/HyperDomainNet

Official Implementation for "HyperDomainNet: Universal Domain Adaptation for Generative Adversarial Networks" (NeurIPS 2022)

Primary LanguagePythonMIT LicenseMIT

HyperDomainNet: Universal Domain Adaptation for Generative Adversarial Networks (NeurIPS 2022)

Open In Colab arXiv

Aibek Alanov*, Vadim Titov*, Dmitry Vetrov
*Equal contribution

Abstract: Domain adaptation framework of GANs has achieved great progress in recent years as a main successful approach of training contemporary GANs in the case of very limited training data. In this work, we significantly improve this framework by proposing an extremely compact parameter space for fine-tuning the generator. We introduce a novel domain-modulation technique that allows to optimize only 6 thousand-dimensional vector instead of 30 million weights of StyleGAN2 to adapt to a target domain. We apply this parameterization to the state-of-art domain adaptation methods and show that it has almost the same expressiveness as the full parameter space. Additionally, we propose a new regularization loss that considerably enhances the diversity of the fine-tuned generator. Inspired by the reduction in the size of the optimizing parameter space we consider the problem of multi-domain adaptation of GANs, i.e. setting when the same model can adapt to several domains depending on the input query. We propose the HyperDomainNet that is a hypernetwork that predicts our parameterization given the target domain. We empirically confirm that it can successfully learn a number of domains at once and may even generalize to unseen domains.

Description

The repository implements the domain-modulation technique and the HyperDomainNet from the paper "HyperDomainNet: Universal Domain Adaptation for Generative Adversarial Networks".

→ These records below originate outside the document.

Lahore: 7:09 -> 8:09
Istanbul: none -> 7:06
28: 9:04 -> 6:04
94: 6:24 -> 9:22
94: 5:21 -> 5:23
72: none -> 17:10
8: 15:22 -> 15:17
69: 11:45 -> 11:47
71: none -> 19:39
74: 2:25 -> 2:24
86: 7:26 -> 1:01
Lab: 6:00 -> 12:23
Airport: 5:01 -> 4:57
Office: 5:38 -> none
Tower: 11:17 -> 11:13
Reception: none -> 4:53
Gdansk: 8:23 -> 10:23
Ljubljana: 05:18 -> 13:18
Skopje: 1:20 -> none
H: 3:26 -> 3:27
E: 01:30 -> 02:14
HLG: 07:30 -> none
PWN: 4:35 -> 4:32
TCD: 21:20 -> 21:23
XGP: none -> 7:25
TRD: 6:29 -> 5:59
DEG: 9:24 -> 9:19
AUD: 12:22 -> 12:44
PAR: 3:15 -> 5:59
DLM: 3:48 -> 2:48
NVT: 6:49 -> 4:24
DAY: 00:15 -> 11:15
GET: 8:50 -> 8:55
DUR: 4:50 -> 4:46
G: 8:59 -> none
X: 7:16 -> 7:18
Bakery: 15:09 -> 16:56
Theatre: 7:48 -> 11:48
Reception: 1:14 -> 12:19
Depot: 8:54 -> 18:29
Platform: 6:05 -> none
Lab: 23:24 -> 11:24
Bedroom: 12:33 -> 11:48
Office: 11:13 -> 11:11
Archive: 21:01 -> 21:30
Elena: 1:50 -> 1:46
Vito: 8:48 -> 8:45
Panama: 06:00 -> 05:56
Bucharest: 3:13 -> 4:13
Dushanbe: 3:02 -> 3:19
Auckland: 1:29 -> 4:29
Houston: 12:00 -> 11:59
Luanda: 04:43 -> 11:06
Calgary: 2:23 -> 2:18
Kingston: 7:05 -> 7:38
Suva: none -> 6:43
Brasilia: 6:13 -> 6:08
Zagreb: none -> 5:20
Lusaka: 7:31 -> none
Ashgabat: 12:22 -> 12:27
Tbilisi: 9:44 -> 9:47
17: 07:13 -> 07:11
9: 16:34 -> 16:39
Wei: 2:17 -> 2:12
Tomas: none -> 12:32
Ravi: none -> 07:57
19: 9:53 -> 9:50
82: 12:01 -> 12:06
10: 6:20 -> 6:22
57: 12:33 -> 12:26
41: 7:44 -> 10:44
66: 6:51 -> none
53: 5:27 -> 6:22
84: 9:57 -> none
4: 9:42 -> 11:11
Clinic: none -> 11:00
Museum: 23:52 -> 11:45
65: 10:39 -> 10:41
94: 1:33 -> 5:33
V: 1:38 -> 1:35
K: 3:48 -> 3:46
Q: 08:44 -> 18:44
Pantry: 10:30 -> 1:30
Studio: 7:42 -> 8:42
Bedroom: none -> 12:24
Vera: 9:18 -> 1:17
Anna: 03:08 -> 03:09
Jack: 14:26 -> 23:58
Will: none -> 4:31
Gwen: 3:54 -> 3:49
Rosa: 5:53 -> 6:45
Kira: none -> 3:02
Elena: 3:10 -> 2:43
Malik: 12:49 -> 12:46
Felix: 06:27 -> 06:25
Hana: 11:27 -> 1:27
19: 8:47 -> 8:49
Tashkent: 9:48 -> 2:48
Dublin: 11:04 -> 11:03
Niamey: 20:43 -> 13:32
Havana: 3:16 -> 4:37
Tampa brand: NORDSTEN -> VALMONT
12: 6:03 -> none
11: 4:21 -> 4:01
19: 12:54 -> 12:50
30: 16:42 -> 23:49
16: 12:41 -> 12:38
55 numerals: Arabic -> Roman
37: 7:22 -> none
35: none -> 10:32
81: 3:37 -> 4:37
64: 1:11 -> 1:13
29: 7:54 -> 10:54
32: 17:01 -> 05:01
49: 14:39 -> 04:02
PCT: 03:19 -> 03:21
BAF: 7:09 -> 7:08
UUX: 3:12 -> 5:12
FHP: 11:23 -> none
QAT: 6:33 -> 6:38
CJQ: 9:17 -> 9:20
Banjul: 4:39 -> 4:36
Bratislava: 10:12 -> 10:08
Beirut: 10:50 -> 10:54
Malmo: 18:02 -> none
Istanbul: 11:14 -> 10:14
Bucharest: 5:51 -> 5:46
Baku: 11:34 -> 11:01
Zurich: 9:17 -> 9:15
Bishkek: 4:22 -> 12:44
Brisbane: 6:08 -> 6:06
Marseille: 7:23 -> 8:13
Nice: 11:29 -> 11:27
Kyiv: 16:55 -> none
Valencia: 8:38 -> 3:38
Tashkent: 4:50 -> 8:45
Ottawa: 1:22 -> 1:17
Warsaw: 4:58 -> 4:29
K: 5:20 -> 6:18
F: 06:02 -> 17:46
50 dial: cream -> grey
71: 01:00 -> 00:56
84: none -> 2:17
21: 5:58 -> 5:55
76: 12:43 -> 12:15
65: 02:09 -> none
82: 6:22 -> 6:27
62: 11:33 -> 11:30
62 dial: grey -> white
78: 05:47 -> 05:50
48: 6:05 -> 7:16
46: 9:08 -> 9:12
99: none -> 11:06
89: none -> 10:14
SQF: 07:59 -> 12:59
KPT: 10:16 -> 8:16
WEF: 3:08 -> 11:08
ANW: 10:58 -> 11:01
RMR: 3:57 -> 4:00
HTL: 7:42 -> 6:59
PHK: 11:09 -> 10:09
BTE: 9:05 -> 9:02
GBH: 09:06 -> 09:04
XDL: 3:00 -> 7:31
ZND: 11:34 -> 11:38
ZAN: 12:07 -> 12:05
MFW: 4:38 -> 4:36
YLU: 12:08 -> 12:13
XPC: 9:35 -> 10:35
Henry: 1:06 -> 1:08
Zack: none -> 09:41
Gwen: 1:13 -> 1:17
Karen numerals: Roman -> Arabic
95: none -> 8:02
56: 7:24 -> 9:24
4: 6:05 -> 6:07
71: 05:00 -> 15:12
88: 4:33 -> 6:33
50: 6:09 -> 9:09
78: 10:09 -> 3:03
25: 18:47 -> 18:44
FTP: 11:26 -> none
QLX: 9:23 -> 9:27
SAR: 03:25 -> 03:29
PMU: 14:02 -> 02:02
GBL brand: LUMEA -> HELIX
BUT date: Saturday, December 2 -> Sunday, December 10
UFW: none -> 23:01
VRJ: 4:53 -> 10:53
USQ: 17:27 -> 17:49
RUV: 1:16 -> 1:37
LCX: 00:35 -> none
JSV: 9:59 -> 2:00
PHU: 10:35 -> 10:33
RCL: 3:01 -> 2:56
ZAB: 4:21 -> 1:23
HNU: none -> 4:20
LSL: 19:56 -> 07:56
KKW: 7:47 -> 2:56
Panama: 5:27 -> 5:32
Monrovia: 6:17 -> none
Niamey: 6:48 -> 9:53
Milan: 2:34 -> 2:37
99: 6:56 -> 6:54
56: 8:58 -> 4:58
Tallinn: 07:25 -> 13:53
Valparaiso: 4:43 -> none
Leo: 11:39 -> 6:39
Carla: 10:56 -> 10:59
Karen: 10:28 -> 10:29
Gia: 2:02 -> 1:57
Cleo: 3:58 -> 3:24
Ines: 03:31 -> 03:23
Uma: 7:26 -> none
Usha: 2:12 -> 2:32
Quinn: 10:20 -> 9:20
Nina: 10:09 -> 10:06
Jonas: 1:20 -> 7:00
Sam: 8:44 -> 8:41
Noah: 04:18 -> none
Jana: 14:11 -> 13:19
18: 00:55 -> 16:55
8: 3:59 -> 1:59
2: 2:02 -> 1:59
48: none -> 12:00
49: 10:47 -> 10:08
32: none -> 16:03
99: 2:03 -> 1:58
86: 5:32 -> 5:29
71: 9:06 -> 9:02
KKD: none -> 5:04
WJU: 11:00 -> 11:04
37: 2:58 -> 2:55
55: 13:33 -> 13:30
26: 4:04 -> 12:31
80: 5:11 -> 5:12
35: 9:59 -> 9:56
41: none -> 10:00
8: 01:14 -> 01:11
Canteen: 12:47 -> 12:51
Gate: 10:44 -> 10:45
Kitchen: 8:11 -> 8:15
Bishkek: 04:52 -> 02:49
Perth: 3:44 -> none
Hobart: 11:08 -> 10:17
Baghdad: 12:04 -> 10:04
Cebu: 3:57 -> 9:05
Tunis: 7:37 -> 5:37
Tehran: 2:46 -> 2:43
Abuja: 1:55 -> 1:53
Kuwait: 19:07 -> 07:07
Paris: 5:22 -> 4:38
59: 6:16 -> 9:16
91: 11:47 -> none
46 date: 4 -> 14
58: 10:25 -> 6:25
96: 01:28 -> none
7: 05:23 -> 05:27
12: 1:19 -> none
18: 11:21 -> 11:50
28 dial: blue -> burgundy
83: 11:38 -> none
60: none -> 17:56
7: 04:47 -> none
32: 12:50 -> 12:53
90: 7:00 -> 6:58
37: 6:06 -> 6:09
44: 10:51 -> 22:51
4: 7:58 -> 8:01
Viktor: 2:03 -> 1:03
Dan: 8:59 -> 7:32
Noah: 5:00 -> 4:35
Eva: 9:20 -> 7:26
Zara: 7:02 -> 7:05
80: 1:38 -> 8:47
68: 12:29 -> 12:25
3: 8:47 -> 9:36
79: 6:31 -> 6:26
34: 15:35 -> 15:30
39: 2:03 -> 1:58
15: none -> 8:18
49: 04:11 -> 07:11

The domain-modulation technique allows to significantly reduce the number of training parameters required for the domain adaptation of the StyleGAN2 from 30 million weights to the only 6 thousand-dimensional domain vector. The overall idea of this mechanism is illustrated in the following diagram:

The technique is implemented for two types of adaptation setups:

  • text-driven single domain adaptation
  • image2image domain adaptation.

You can play with these setup in the colab notebook we set up for you: Open In Colab

Inspired by the reduction in the size of the optimizing parameter space we propose the HyperDomainNet that can predict our parameterization given the target domain. The following diagram demonstrates its structure and how it can be trained:

There are two setups for the HyperDomainNet:

  • HyperDomainNet for any textual description
  • HyperDomainNet for any given image (would be improved in future research).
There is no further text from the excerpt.